The most important aspect is that the driver must have good eyesight, especially for the perception of distance on the road. The number one rule is that if you are not 100 percent confident that you can overtake a slower vehicle safely, in the prevailing atmospheric and road conditions; do not attempt to overtake.

The second most important aspect is that the driver must have a good appreciation of the acceleration performance of their tow vehicle when towing a loaded caravan.

The third most important aspect is that the driver must have thorough knowledge of the handling/stability performance of their tow vehicle and caravan combination when a lane-change manoeuvre is undertaken.

It is vital to realise that the mass of the car and caravan combination is much greater than the mass of the car alone – hence the acceleration performance will be considerably reduced. The propelling force available depends on the friction between the driven tyres and the road surface, and so it will be considerably reduced on wet roads and dirt roads.

The critical factor in overtaking, is to spend as little time as possible in the ‘wrong lane’ (on
two-lane roads), it is important to start accelerating close to the required overtaking speed, while still in the left lane, while behind the vehicle that you are overtaking.

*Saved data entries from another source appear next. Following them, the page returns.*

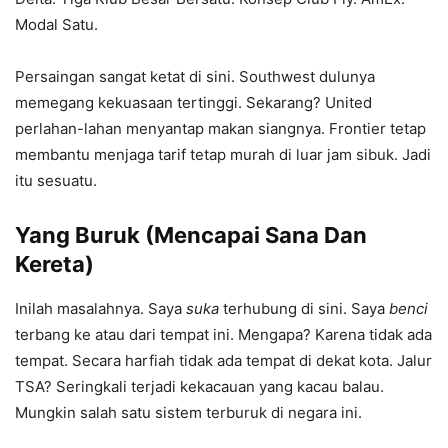
Modal Satu.
Persaingan sangat ketat di sini. Southwest dulunya
memegang kekuasaan tertinggi. Sekarang? United
perlahan-lahan menyantap makan siangnya. Frontier tetap
membantu menjaga tarif tetap murah di luar jam sibuk. Jadi
itu sesuatu.
Yang Buruk (Mencapai Sana Dan
Kereta)
Inilah masalahnya. Saya
suka
terhubung di sini. Saya
benci
terbang ke atau dari tempat ini. Mengapa? Karena tidak ada
tempat. Secara harfiah tidak ada tempat di dekat kota. Jalur
TSA? Seringkali terjadi kekacauan yang kacau balau.
Mungkin salah satu sistem terburuk di negara ini.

However, caution is needed, just in case the vehicle ahead of you suddenly slows down, or some other situation requires you to stop the planned manoeuvre, and you need to brake heavily.

The above drawing depicts a car-caravan combination [V1 and V2] overtaking another vehicle [T] (in side and plan views).
The drawing is not to scale, as LA and LD are relatively much longer than LV and LT.

For the related diagram and to see the full experience, read it in our online magazine.

  • V1 and V2 show the car-caravan combination, before and after the overtaking manoeuvre.
  • LA is the acceleration distance.
  • LD is the deceleration distance.
  • L is the total distance needed for a safe overtaking manoeuvre to be made.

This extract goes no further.